Efficient virtual memory for big memory servers

- Hide Paper Summary

Paper Title: Efficient virtual memory for big memory servers
Link: https://dl.acm.org/citation.cfm?doid=2485922.2485943
Year: ISCA 2013
Keyword: Direct Segment; Segmentation

Back

This paper proposes direct segment, a segmentation based approach to virtual address translation. The motivation of direct segment is high overhead of Translation Lookaside Buffer (TLB) lookup on modern big-data machines. On one hand, big-data applications do not require complicated memory mapping. On the other hand, existing paging systems manage memory mapping for each 4 KB page separately, relying on a TLB to accelerate translation in most cases. The classical paging-based address mapping in this regard is inefficient by having both page walk overhead and redundency of memory protection bits. Based on these observations, direct segment is designed to eliminate paging overhead with simple hardware changes. We elaborate the design in the next few sections.

Long running big data applications, such as memcached or MySQL, demonstrate several memory usage patterns that distinguish them from short running interactive programs. First, they normally do not rely on the OS to swap in and swap out physical pages to transparently overcommit. Instead, they treat the main memory as a buffer pool/object pool, and automatically adjusts its memory usage to the size of the physical memory available in the system. Swapping can do very little good here, because big-data applications are not willing to suffer from the extra I/O overhead bound to swapping. Second, big-data applications typically allocate its workspace memory at startup, and then perform memory management by its own. Fine-grained memory management at page granularity is of little use in this scenario, as external fragmentation is not observable by the OS. Third, the workspace memory of big-data applications are almost always of readable and writable permission. Per-page protections bits are useful in cases such as protecting code segment from being maliciously altered, but there is no way of selectively turning them off for the workspace memory area. Overall, we conclude that the current hardware page-level fine grained mapping and protection machanism is sufficient, but not in its best shape to deliver high performance for big-data applications.

The paper also argues that the overhead of page level mapping and protection constitutes a non-negligible amount of cycles while running big-data applications. The evidence is presented by running several benchmarks, including graph500, GUPS, and NBP. The benchmarking result shows that for regular 4 KB pages, D-TLB misses can take as much as 51% of execution time. Even with 2 MB and 1 GB super pages, D-TLB can still cause slow down, raning from zero to 10% of execution time.
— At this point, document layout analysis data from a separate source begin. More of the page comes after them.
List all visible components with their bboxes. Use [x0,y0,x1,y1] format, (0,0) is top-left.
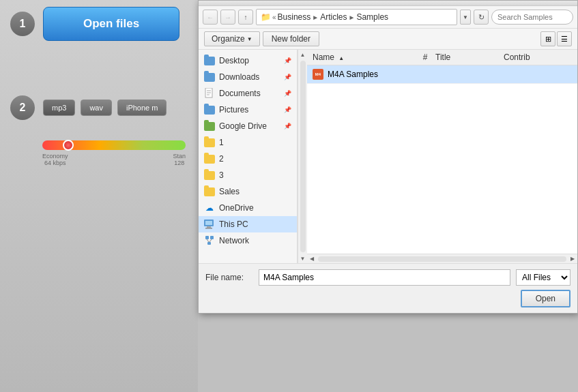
dialog-content: Desktop 📌 Downloads 📌 Documents 📌 [199,50,577,263]
sidebar-item-2[interactable]: 2 [199,151,297,167]
svg-line-11 [207,239,209,242]
documents-pin-icon: 📌 [284,90,291,97]
open-files-button[interactable]: Open files [43,7,179,41]
nav-up-button[interactable]: ↑ [238,10,253,25]
col-header-num[interactable]: # [415,52,435,62]
col-header-contrib[interactable]: Contrib [504,52,572,62]
format-mp3-button[interactable]: mp3 [43,100,75,116]
sidebar-label-googledrive: Google Drive [219,121,267,131]
breadcrumb-dropdown-button[interactable]: ▼ [460,10,471,25]
sidebar-label-onedrive: OneDrive [219,203,254,213]
sidebar-vscroll: ▲ ▼ [298,50,307,263]
downloads-icon [204,72,215,82]
sidebar-item-network[interactable]: Network [199,232,297,249]
nav-forward-button[interactable]: → [220,10,235,25]
format-iphone-button[interactable]: iPhone m [117,100,167,116]
sidebar-item-3[interactable]: 3 [199,167,297,183]
sidebar-section: Desktop 📌 Downloads 📌 Documents 📌 [199,50,307,263]
hscroll-track[interactable] [318,256,566,262]
filename-row: File name: All Files [205,269,570,286]
quality-label-standard: Stan 128 [173,153,186,166]
breadcrumb-sep3: ► [349,14,356,21]
sidebar-label-2: 2 [219,154,224,164]
filename-label: File name: [205,273,253,282]
breadcrumb-business[interactable]: Business [278,12,311,22]
file-list-body: M4 M4A Samples [307,65,577,254]
sidebar-item-googledrive[interactable]: Google Drive 📌 [199,118,297,134]
sidebar-label-documents: Documents [219,89,261,98]
sidebar-label-desktop: Desktop [219,56,249,65]
quality-slider-thumb[interactable] [63,140,74,151]
organize-label: Organize [212,34,245,44]
pictures-pin-icon: 📌 [284,106,291,113]
sidebar-label-3: 3 [219,170,224,180]
step2-number: 2 [10,95,35,120]
format-buttons: mp3 wav iPhone m [43,100,169,116]
sidebar-label-thispc: This PC [219,220,248,229]
svg-rect-9 [210,236,214,239]
vscroll-up-button[interactable]: ▲ [298,50,308,59]
downloads-pin-icon: 📌 [284,74,291,80]
file-name: M4A Samples [328,70,378,79]
sidebar-item-onedrive[interactable]: ☁ OneDrive [199,200,297,216]
view-extra-button[interactable]: ☰ [557,31,572,46]
breadcrumb-samples[interactable]: Samples [356,12,388,22]
filename-input[interactable] [259,269,510,286]
m4a-file-icon: M4 [313,69,323,80]
quality-slider-track[interactable] [42,140,186,150]
dialog-titlebar [199,1,577,6]
hscroll-bar: ◀ ▶ [307,254,577,263]
breadcrumb-sep1: « [272,14,276,21]
sidebar-item-sales[interactable]: Sales [199,183,297,200]
sidebar-label-1: 1 [219,138,224,147]
folder3-icon [204,170,215,181]
new-folder-button[interactable]: New folder [263,31,319,46]
organize-button[interactable]: Organize ▼ [204,31,260,46]
sidebar-label-sales: Sales [219,187,240,196]
svg-rect-7 [205,228,212,229]
dialog-files-panel: Name ▲ # Title Contrib M4 M4A Samples [307,50,577,263]
view-toggle-button[interactable]: ⊞ [540,31,555,46]
step2-row: 2 mp3 wav iPhone m [0,89,198,127]
refresh-button[interactable]: ↻ [474,10,489,25]
sort-arrow-icon: ▲ [338,55,344,61]
sidebar-item-1[interactable]: 1 [199,134,297,151]
googledrive-pin-icon: 📌 [284,123,291,130]
svg-rect-5 [205,221,212,225]
svg-rect-6 [207,226,211,228]
vscroll-down-button[interactable]: ▼ [298,254,308,263]
documents-icon [204,88,215,99]
open-button[interactable]: Open [521,290,570,307]
vscroll-track[interactable] [300,61,306,252]
pictures-icon [204,104,215,115]
breadcrumb-sep2: ► [312,14,319,21]
sidebar-label-network: Network [219,236,249,245]
nav-back-button[interactable]: ← [203,10,218,25]
filetype-select[interactable]: All Files [516,269,570,286]
col-header-name[interactable]: Name ▲ [313,52,415,62]
app-background: 1 Open files 2 mp3 wav iPhone m Economy … [0,0,198,392]
table-row[interactable]: M4 M4A Samples [307,65,577,84]
sidebar-item-thispc[interactable]: This PC [199,216,297,232]
svg-rect-10 [207,242,211,245]
sidebar-label-pictures: Pictures [219,105,248,115]
organize-chevron-icon: ▼ [247,36,252,42]
sidebar-item-documents[interactable]: Documents 📌 [199,85,297,102]
step1-number: 1 [10,12,35,36]
file-open-dialog: ← → ↑ 📁 « Business ► Articles ► Samples … [198,0,578,314]
quality-labels: Economy 64 kbps Stan 128 [42,153,186,166]
breadcrumb-folder-icon: 📁 [261,12,271,22]
breadcrumb-articles[interactable]: Articles [320,12,347,22]
sidebar-item-downloads[interactable]: Downloads 📌 [199,69,297,85]
svg-rect-8 [205,236,209,239]
col-header-title[interactable]: Title [435,52,504,62]
search-input[interactable] [491,10,573,25]
format-wav-button[interactable]: wav [81,100,112,116]
sidebar-label-downloads: Downloads [219,72,259,82]
sidebar-item-desktop[interactable]: Desktop 📌 [199,52,297,69]
desktop-pin-icon: 📌 [284,57,291,64]
sidebar-item-pictures[interactable]: Pictures 📌 [199,102,297,118]
hscroll-right-button[interactable]: ▶ [568,254,577,264]
folder2-icon [204,153,215,164]
hscroll-left-button[interactable]: ◀ [307,254,317,264]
A segmentation approach can help relieve the slow down caused by page level mapping for big-data applications. In the direct segment design, three registers are added to the context of a process: BASE, LIMIT and OFFSET. The BASE register holds the start address of segmentation in virtual address space, while LIMIT holds the address of the end of the segment. OFFSET stores the different between the physical and virtual segments. During an address translation, the MMU compares the virtual address with BASE and LIMIT. If the virtual address falls in-between, then segmentation is used, and TLB lookup is aborted. The physical address is generated by adding
OFFSET onto the virtual address, which can be done with only few cycles. Page table and TLB is entirely avoided in the translation process. To turn off segmentation, just set LIMIT and BASE to the same value. MMU will always go for page translation because no address can fall into the range. The address range mapped by direct segment is always readable and writable. These three registers are also part of the process context. On context switches and optionally on system calls, the OS must swapped them in and out.

The OS allows applications to take advantage of direct segment by providing the abstraction of primary region. Memory chunks allocated in the primary region are expected to not benefit from paging. The application could request explicitly in system calls (such as mmap()) for a primary region allocation, or the system administrator could configure the OS to allocate all memory of certain applications by default. To implement primary region efficiently, the OS must be aware of the address space requirement on both virtual and physical addresses. Large and consecutive address spaces need to be reserved for primary region mapping. The OS can also dynamically adjust the size of the region at runtime. If the OS finds it possible that even itself could benefit from direct segment, then kernel memory could also be mapped using direct segments. In this case, the OS must also swap the three registers mentioned previously during system call and exit.

Compared with paging, direct segment scales well as memory size keeps growing. To accommodate for larger and larger main memory sizes, traditional paging mechanism must either increase the size of the TLB, or the granularity of mapping. The former is not always achievable, because TLB lookup is on the critical path of all memory operations. Large TLB can be slow and power hungry. The latter seems feasible, but it has implementation difficulties, because desining TLBs for different size classes is challenging. In addition, large mapping units are inflexible. Possible memory wastage grows with the size of the mapping. Direct mapping, on the other hand, scales perfectly. Arbitraty large segments can be mapped with the addition of only three registers. It also has low implementation difficulty, as the segmentation scheme is straightforward, and the OS only needs to save and restore three registers on each context switch. On virtual machines, direct segment can be applied to reduce nest page walk overhead, which can end up with 24 memory references at most. The mapping between gPA and hPA could be described by a segment mapping, and it only takes 4 memory references plus a segment translation to convert gVA to hPA.

Direct segment has a few limitations. First, it is not general enough as only one segment mapping is provisioned per process context. According to another study, segment mapping works best if several segments can be mapped at the same time. Second, direct segments forfeits the ability of a big-data application to overcommit via demand paging. Physical memory is allocated even if it is not used. This, however, can be alleviated by the fact that the configuration file of some applications specify the maximum amount of memory it can consume. By configuring these applications in a clever way, the negative effect of not being able to overcommit may be reduced or even offset.